Und tatsächlich ist diese Art von kleinem oder auch wieder gar nicht so kleinem Sprung ohne jegliche Erklärung charakteristisch für das erste Jahrzehnt der Gestaltforschung. Es ist also keineswegs klar, dass das ursprüngliche Phi-Phänomen – die Integration getrennter »Empfindungen« in einem einheitlichen Wahrnehmungserlebnis – das gleiche ist wie die Auf lösung statischer visueller Reize im optischen Feld; der ursprüngliche Phi-Faktor scheint übrigens auch nicht aus Wertheimers frühen Experimenten mit dem Stroboskop zu folgen, die sich auf den Eindruck von Bewegung bei Reizen bezogen, die tatsächlich getrennt und stationär waren, während das Phi-Phänomen sich auf den gegenteiligen Fall zu beziehen schien. Die selektive Verwendung von verstreuten Zeichen im Feld wie bei den Tischtuch-Experimenten zur Erreichung eines besonderen Wahrnehmungs-Urteils ist offensichtlich auch nicht der gleiche Prozess wie derjenige, durch den die Figur sich aus einem stationären Grund in einem visuellen oder auditiven Feld »heraushebt«. In all diesen Fällen spielt sicherlich irgendeine Form oder ein Akt der Organisation mit. Nicht so klar ist, ob die Form in allen Fällen die gleiche ist, oder ob die Begriffe »Figur« und »Grund« in sinnvoller Weise für sie alle stehen können. Dieser Punkt wird in den folgenden Kapiteln noch bedeutsamer werden, wenn wir die Erweiterung dieser Konzepte auf die Persönlichkeitstheorie und Psychotherapie erörtern. Damals jedenfalls blieben Sprünge dieser Art bei den Versuchen der frühen Gestalttheoretiker, die Konsequenzen des neuen Paradigmas zu erweitern, unbemerkt – und übrigens auch auf Seiten der Kritiker bei den entsprechenden Versuchen, das neue Modell völlig vom Tisch zu wischen (vgl. Goldstein 1939 und Petermann 1932, mit Überblicken über die spätere Kritik dieser frühen Arbeit).

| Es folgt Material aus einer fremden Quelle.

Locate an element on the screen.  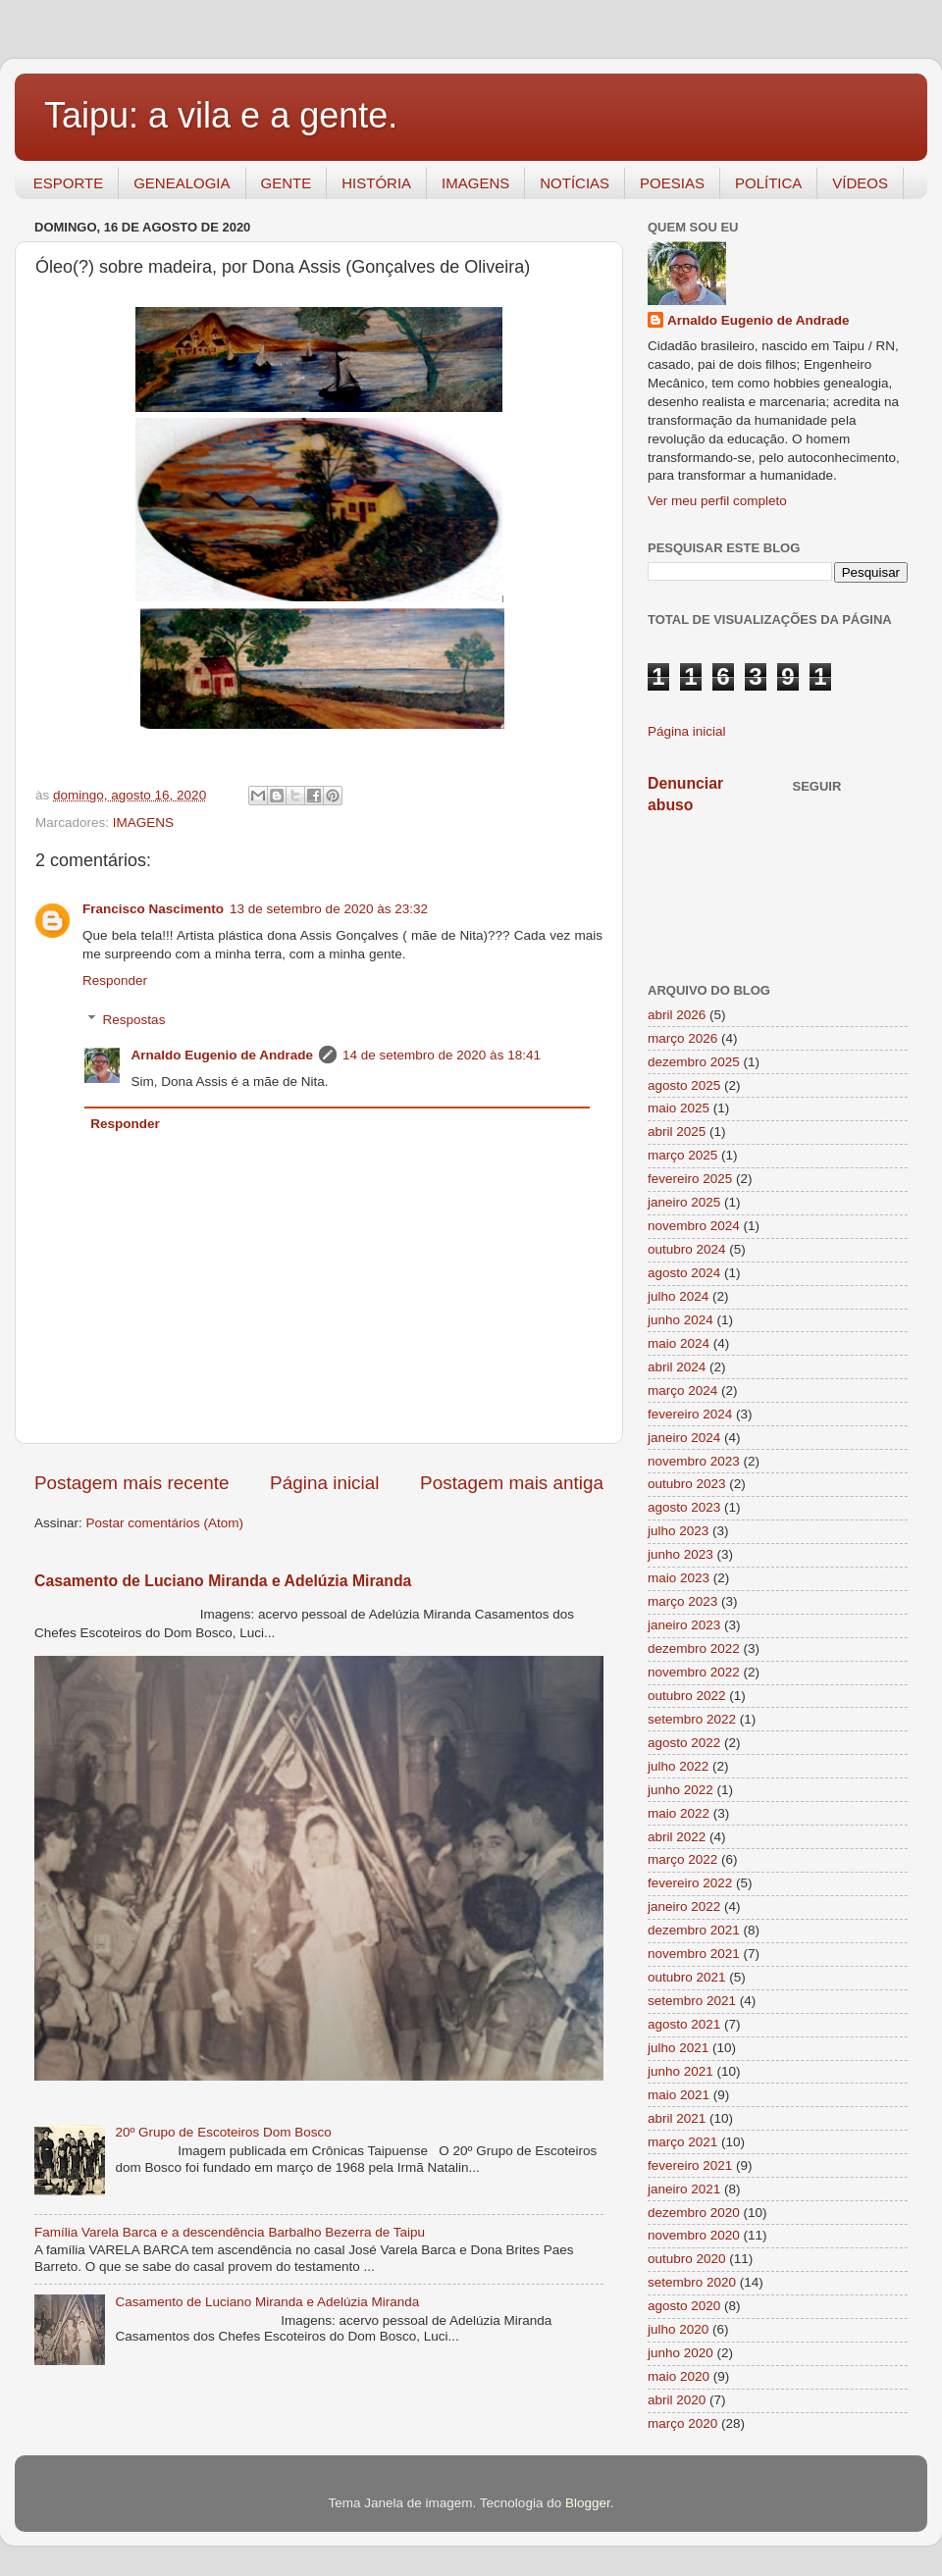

Nicht etwa, dass die Assoziationstheoretiker keine Antworten auf Fragen wie diese nach der Wahrnehmungsorganisation und dem Urteil gehabt hätten. Wie bereits oben angedeutet ist die Antwort, allgemein gesagt, Erfahrung (oder wie wir wahrscheinlich heute sagen würden, Lernen – vgl. beispielsweise Koffka 1915; und Köhler 1925). Zweifellos, so lautete die Antwort der Assoziationstheoretiker, zeigen Menschen alle diese interessanten und komplexen Prozesse; zweifellos neigen sie dazu, Bilder in Figur und Grund aufzuteilen, kontinuierliche Bewegung da zu sehen, wo keine ist, und vice versa, trickreiche optische Illusionen zu lösen und sogar komplexe Urteile über Farbe, Größe, Identität usw. zu fällen. Aber all dies sind gelernte Prozesse – oder betreffen den Komplex sekundärer Erweiterungen erlernter Prozesse (die wahrscheinlich immer noch durch reine Assoziation zusammenhängender Reize und Rezeptoren aufgebaut werden) –, und auf diese Weise widerlegen sie in keiner Weise die grundlegende Position der Assoziationstheorie, dass nämlich die Wahrnehmungs-/Kognitionserfahrung letztlich Stück für Stück auf einheitliche äußere Reize reduzierbar ist. Deshalb wurde es sehr wichtig für Gestalttheoretiker zu versuchen, Experi mente zu entwickeln, mit denen sie nachweisen konnten, dass einige komplexe Prozesse wenigstens »vorstrukturiert« oder im Organismus »enthalten« oder angeboren, und nicht lediglich das Resultat von Lernen (d.h. nicht vollständig auf äußere Reize reduzierbar) wären. Insbesondere Köhler war fasziniert von diesem Problem, das keineswegs leicht auf empirische Weise lösbar ist. Trotzdem kam er der Sache wenigstens in einer Reihe von Experimenten ganz nahe. Sie waren einfallsreich und so erschöpfend und typisch »Gestalt«, dass es sich lohnt, sie hier noch einmal genau anzuschauen; und sie waren für die allgemeine Psychologie in jener Zeit so verblüffend, dass sie mehrmals wiederholt werden mussten, bis die Ergebnisse allgemein akzeptiert wurden (Koffka 1935).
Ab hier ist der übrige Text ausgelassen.